Last year, the most popular time to submit personal tax returns online was between 4pm and 5pm on 31 January, just hours away from the deadline. During this period, the Inland Revenue received 17 submissions every second. Not everyone made it in time, though. Excuses included: “My mother-in-law is a witch and put a curse on me” and “I’m too short to reach the postbox.”
January might seem ages away, but now is the best time to make a start on your tax return. Although it’s customary to leave self-assessment to the last minute, you can save yourself some stress (and maybe even a few quid) by getting going right away.
In this post, I’ll explain three tactics for making the self-assessment process less taxing.

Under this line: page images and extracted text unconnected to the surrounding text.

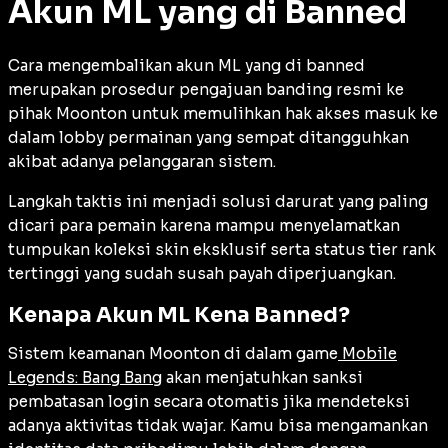
Akun ML yang di Banned
Cara mengembalikan akun ML yang di banned
merupakan prosedur pengajuan banding resmi ke
pihak Moonton untuk memulihkan hak akses masuk ke
dalam lobby permainan yang sempat ditangguhkan
akibat adanya pelanggaran sistem.
Langkah taktis ini menjadi solusi darurat yang paling
dicari para pemain karena mampu menyelamatkan
tumpukan koleksi skin eksklusif serta status tier rank
tertinggi yang sudah susah payah diperjuangkan.
Kenapa Akun ML Kena Banned?
Sistem keamanan Moonton di dalam game
Mobile
Legends: Bang Bang
akan menjatuhkan sanksi
pembatasan login secara otomatis jika mendeteksi
adanya aktivitas tidak wajar. Kamu bisa mengamankan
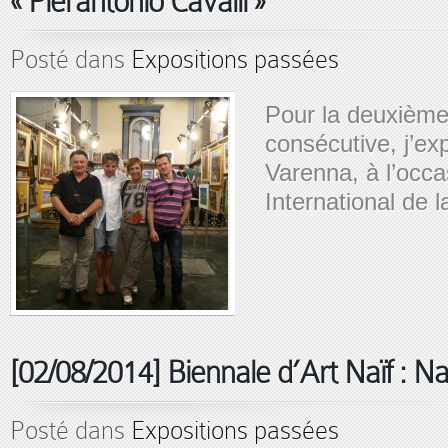
« Pierantonio Cavalli »
Posté dans
Expositions passées
Pour la deuxièm
consécutive, j’exp
Varenna, à l’occa
International de 
[02/08/2014] Biennale d’Art Naïf : Naï
Posté dans
Expositions passées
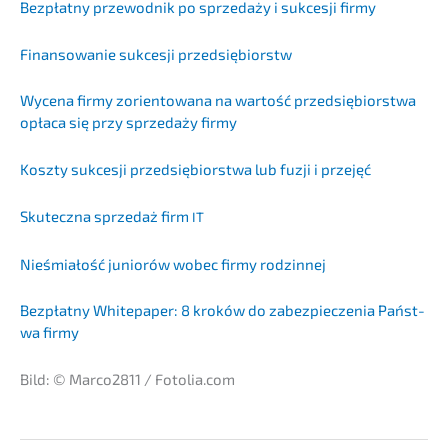
Bezpłat­ny przewod­nik po sprze­daży i sukces­ji firmy
Finan­so­wa­nie sukces­ji przedsiębiorstw
Wycena firmy zorien­to­wa­na na wartość przedsię­bi­orst­wa
opłaca się przy sprze­daży firmy
Koszty sukces­ji przedsię­bi­orst­wa lub fuzji i przejęć
Skutecz­na sprze­daż firm
IT
Nieśmi­ałość juniorów wobec firmy rodzinnej
Bezpłat­ny White­pa­per: 8 kroków do zabez­piec­ze­nia Państ­
wa firmy
Bild: © Marco2811 / Fotolia.com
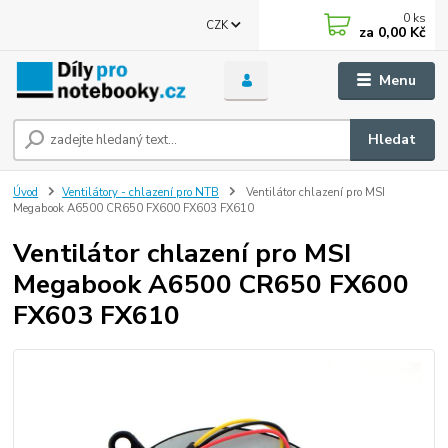
0
ks
CZK
za
0,00 Kč
Menu
Hledat
Úvod
Ventilátory - chlazení pro NTB
Ventilátor chlazení pro MSI
Megabook A6500 CR650 FX600 FX603 FX610
Ventilátor chlazení pro MSI
Megabook A6500 CR650 FX600
FX603 FX610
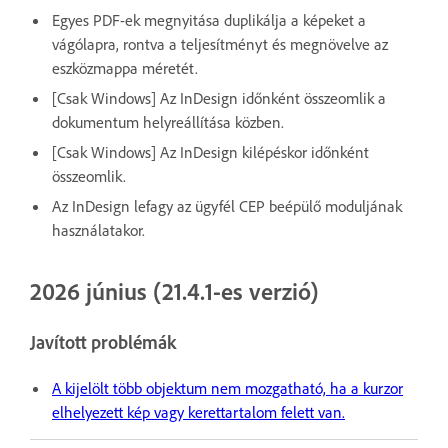
Egyes PDF-ek megnyitása duplikálja a képeket a
vágólapra, rontva a teljesítményt és megnövelve az
eszközmappa méretét.
[Csak Windows] Az InDesign időnként összeomlik a
dokumentum helyreállítása közben.
[Csak Windows] Az InDesign kilépéskor időnként
összeomlik.
Az InDesign lefagy az ügyfél CEP beépülő moduljának
használatakor.
2026 június (21.4.1-es verzió)
Javított problémák
A kijelölt több objektum nem mozgatható, ha a kurzor
elhelyezett kép vagy kerettartalom felett van.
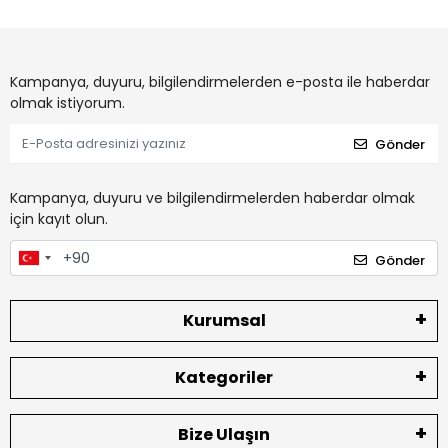
Kampanya, duyuru, bilgilendirmelerden e-posta ile haberdar
olmak istiyorum.
Gönder
Kampanya, duyuru ve bilgilendirmelerden haberdar olmak
için kayıt olun.
Gönder
Kurumsal
Kategoriler
Bize Ulaşın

1. Calculate your tax liability now and start saving
Even if you don’t want to actually submit your tax return now, it’s worth at least working out how much you owe. Having a rough idea of the amount allows you to start putting aside money. If the total comes to £3,000, you can save £300 each month between now and January, rather than having to find a big chunk of money immediately after Christmas. The longer you leave it, the bigger the amount you need to find in one go.
2. Get organised with your paperwork
Completing the form is much more straightforward if you can easily access all the necessary information. Make sure you save:
- Dividend vouchers
- Records of any other income
- Running total of turnover and overheads for sole traders
Software such as TaxCalc stores all your standard details and automatically transfers them to your latest tax return each year. It also includes a What If? feature so you can see the tax implications of different scenarios.
3. Pay Your Tax Monthly
It might seem perverse to pay your tax earlier than strictly necessary. However, this can make your finances more manageable. You won’t get any benefit from holding onto your money if you need to dip into your overdraft to cover the bill in January.
If you’re self-employed, you can use HMRC’s ready reckoner to calculate your likely tax bill and then create a budget payment plan. You decide how much you want to pay each month (or week). You still need to pay any tax outstanding by the deadline of 31st January.
In 2018, almost 750,000 people submitted their tax returns late, incurring penalties and interest:
- 1 day late – £100
- Up to 3 months late – £10 for each additional day (capped at 90 days) in addition to the initial £100 fine (up to a maximum of £1,000)
- 6 months late – either £300 or 5% of the tax due (whichever is higher) in addition to the penalties above
- 12 months – an additional £300, or 5% of the tax due, in addition to the above penalties. In some cases, you could be fined 100% of the tax due, thereby doubling your bill.
By getting ahead of yourself, you can have a much happier and wealthier New Year.